Il s’agissait d’un jeune homme de 29 ans et d’une enfant de 9 ans. Ils ont reçu des doses faibles de BYL719. L’homme de 29 ans a reçu la plus petite dose utilisée dans les études cliniques contre le cancer. L’enfant a reçu la plus petite dose disponible, soit le quart de la dose de l’adulte. Dans les deux cas, des améliorations importantes, notamment une réduction des masses, une réduction de la scoliose et une amélioration notoire de l’état des vaisseaux sanguins ont été observés après 6 mois de traitement.

Suite à ces résultats encourageants, ils ont reçu l’autorisation de traiter 17 patients, tous à un stade de PROS mettant leur vie en danger, dont six avaient un syndrome de CLOVES, deux avec une mégalencéphalie (croissance anormale du cerveau ou dystrophie faciale) et les autres, des hypertrophies des membres, du dos ou de la face. Aucun autre traitement ne s’était avéré efficace chez aucun d’entre eux, notamment la rapamycin, inhibiteur du complexe mTORC1. Le groupe comprenait 14 enfants recevant 50 mg par jour et 3 adultes recevant 250 mg par jour. Des analyses ont été effectuées après 3 et 6 mois, comprenant des examens par IRM et PET Scan. Après 6 mois, tous les patients montrent une amélioration de leurs symptômes, avec une diminution moyenne des hypertrophies de 16%, une réduction des scolioses et une amélioration de la peau, les navet étant devenus plus minces. Les deux patients qui étaient sous morphine ont pu l’arrêter., et ceux souffrant de mégalencéphalie ont vu une amélioration de leurs fonctions cognitives. Après six mois, aucun patient n’a du être opéré et tous étaient encore en vie. 

Suite à ces résultats, une étude a été menée avec la collaboration de Novartis, le fabricant de l’alpelisib (BYL719), avec le Dr Canaud comme investigateur principal. Cette étude (EPIK-P1) a observé les résultats obtenus sur 57 patients après 24 semaines de traitement. Une réduction de volume des hypertrophies de plus de 20% a été observé chez 38% d’entre eux. Ceci constituait le but idéal à atteindre au bout de ces 24 semaines. Mais en outre, 74% ont montré une réduction moyenne de 14%, 90% voyaient leurs douleurs diminuer, une réduction de la fatigue était observée chez 76%, une amélioration des malformations vasculaires chez 79%, et une réduction de l’asymétrie des membres chez 69%.

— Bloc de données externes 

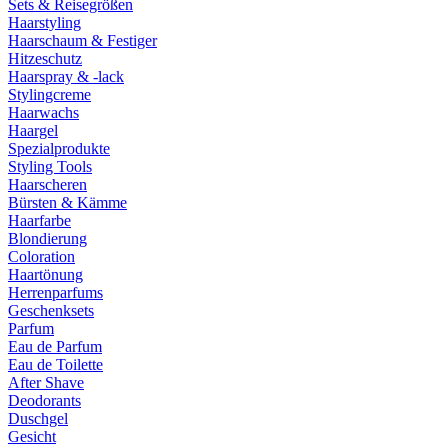
Sets & Reisegrößen
Haarstyling
Haarschaum & Festiger
Hitzeschutz
Haarspray & -lack
Stylingcreme
Haarwachs
Haargel
Spezialprodukte
Styling Tools
Haarscheren
Bürsten & Kämme
Haarfarbe
Blondierung
Coloration
Haartönung
Herrenparfums
Geschenksets
Parfum
Eau de Parfum
Eau de Toilette
After Shave
Deodorants
Duschgel
Gesicht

Ces résultats ont été présentés au congrès ESMO (European Society of Médical Oncology) en septembre 2021.

Suite à cet ensemble de ces résultats positifs, et considérant qu’il n’existait aucun autre traitement contre les syndromes du groupe PROS, la FDA a approuvé, le 5 avril 2022, l’utilisation de l’alpelisib (BYL719) pour l’ensemble du spectre des syndromes d’hypercroissances liées au gène PIK3CA (PROS).

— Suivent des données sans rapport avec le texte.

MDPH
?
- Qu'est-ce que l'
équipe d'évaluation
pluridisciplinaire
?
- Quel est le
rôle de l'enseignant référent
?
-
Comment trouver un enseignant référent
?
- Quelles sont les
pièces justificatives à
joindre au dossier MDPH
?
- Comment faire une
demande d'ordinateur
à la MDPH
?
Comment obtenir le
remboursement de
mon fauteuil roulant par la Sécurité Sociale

La perspicacité du Docteur Guillaume Canaud de l’hôpital Necker-Enfants Malades est ainsi récompensée, et permet une amélioration thérapeutique de ces pathologies rares, mais qui atteint quand même au moins 1000 personnes en France, chiffre très vraisemblablement sous-estimé, et donc le diagnostic demande à être affiné.